Just a year ago, 350 women competed in the 2019 World Series of Poker’s (WSOP) Main Event field, which was slightly more than 4 percent of the event’s total entries. This year, a woman, Nahrain Tamero, managed to win a gold bracelet during the 2020 WSOP Online Summer Series, as well as a prize of $310,000.
Tamero, whose online poker nickname is “2Rivers”, would have been an unlikely competitor to take home this prize when she learned the basics of poker in 2016. A casual hobbyist back then, Tamero’s first exposure came from playing heads-up games with her husband.
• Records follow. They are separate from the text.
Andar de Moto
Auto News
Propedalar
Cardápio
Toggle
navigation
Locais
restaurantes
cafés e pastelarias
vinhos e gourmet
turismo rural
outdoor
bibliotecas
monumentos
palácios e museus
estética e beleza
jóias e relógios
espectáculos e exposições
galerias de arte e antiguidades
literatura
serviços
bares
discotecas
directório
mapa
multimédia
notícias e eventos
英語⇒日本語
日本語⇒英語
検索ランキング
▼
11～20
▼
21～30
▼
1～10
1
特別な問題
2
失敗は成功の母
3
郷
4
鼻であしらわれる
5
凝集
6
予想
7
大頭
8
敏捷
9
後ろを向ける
Over time, she tried her luck in the online space which, she confirms in a recent interview, allowed her the freedom of gender anonymity. There she could just be “an avatar, a stack of chips and two cards.” So what does Tamero’s progress from an unknown identity online to a visible WSOP champion mean for other women at the poker table? Is this historically male dominated arena making room for new female contenders?
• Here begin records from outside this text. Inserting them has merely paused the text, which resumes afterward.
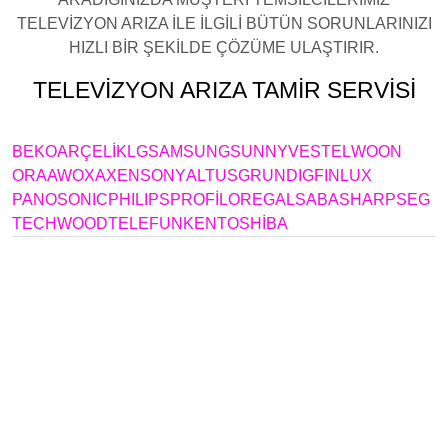
TELEVİZYON ARIZA İLE İLGİLİ BÜTÜN SORUNLARINIZI
HIZLI BİR ŞEKİLDE ÇÖZÜME ULAŞTIRIR.
TELEVİZYON ARIZA TAMİR SERVİSİ
AVCILAR
BEKO
ARÇELİK
LG
SAMSUNG
SUNNY
VESTEL
WOON
ORA
AWOX
AXEN
SONY
ALTUS
GRUNDIG
FINLUX
PANOSONIC
PHILIPS
PROFİLO
REGAL
SABA
SHARP
SEG
TECHWOOD
TELEFUNKEN
TOSHİBA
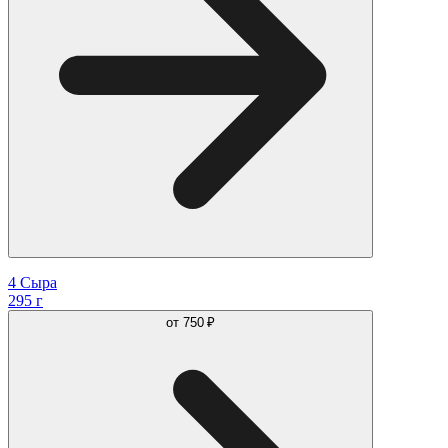
4 Сыра
295 г
от
750 ₽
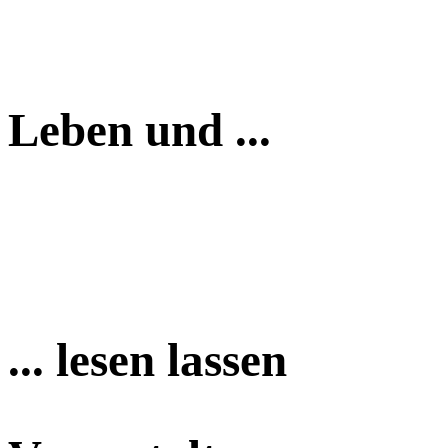
Leben und ...
... lesen lassen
Rising Female Poker Stars Pave the Way for More Representation
Tamero joins the ranks of an increasing number of women who represented well at the tables in recent years. Since Barbara Enright became the first woman to take home a WSOP bracelet in 1996, many other skilled and tenacious female players have found success in poker, too, and their accolades are nothing short of remarkable.
There’s Maria Ho, a poker pro, Women in Poker Hall of Fame inductee and popular commentator, whose live tournament winnings exceed $4 million. There’s Annette Obrestad, the youngest person ever to win a bracelet, who boasts $3.9 million in live tournament earnings. And there’s Kristen Bicknell who just scored her third bracelet in 2020 and has close to $5 million in live tournament winnings to her name.
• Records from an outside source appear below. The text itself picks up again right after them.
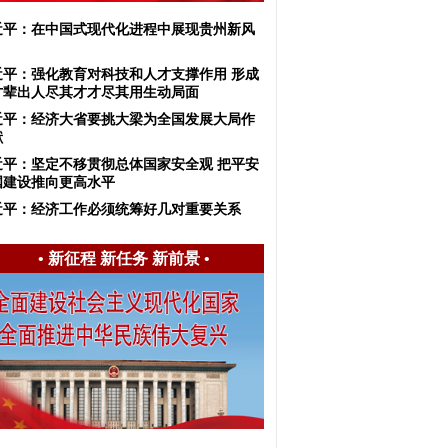
近平：在中国式现代化进程中展现贵州新风
近平：强化教育对科技和人才支撑作用 形成
才辈出人尽其才才尽其用生动局面
近平：​经济大省要挑大梁为全国发展大局作
献
近平：坚定不移贯彻总体国家安全观 把平安
国建设推向更高水平
近平：经济工作必须统筹好几对重要关系
•
新征程 新任务 新前景
•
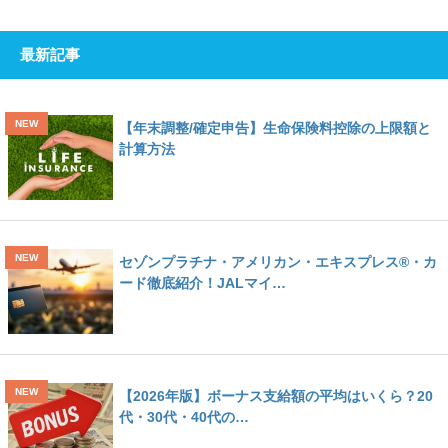
最新記事
【年末調整/確定申告】生命保険料控除の上限額と
計算方法
セゾンプラチナ・アメリカン・エキスプレス®・カ
ード徹底紹介！JALマイ…
【2026年版】ボーナス支給額の平均はいくら？20
代・30代・40代の…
These are only a few of the female trailblazers who continually work to narrow this gender disparity between men and women in poker. Although there is still more work to be done, their positive strides and indomitable success mean a boost in representation for female poker aspirants everywhere.
Gender Inequality Still Exists in Poker—But Women Are Pushing Forward
In a survey of 2,000 women, 56 percent confirm they have no poker-related experience, but of those who women do play, 81 percent find the game enjoyable, and 44 percent consider it exciting. While more than half of these survey respondents feel disadvantaged in poker due to their gender, almost a third of them point to a reassuring 11–30 percent increase in other female players at their tables.
Change takes time, and the needle of female representation in poker often does move slowly and incrementally, but it’s moving nonetheless. Women who continue to push barriers have started to actively turn this “man’s game” into a pursuit anyone can succeed in. The aforementioned ladies have been leading by example in a truly positive way.
This unequal gender ratio will take both time and effort to resolve. But female champions like Ho, Obrestad, Bicknell and, most recently, Tamero, seem committed to level the playing field for any woman with an interest or ambition in poker.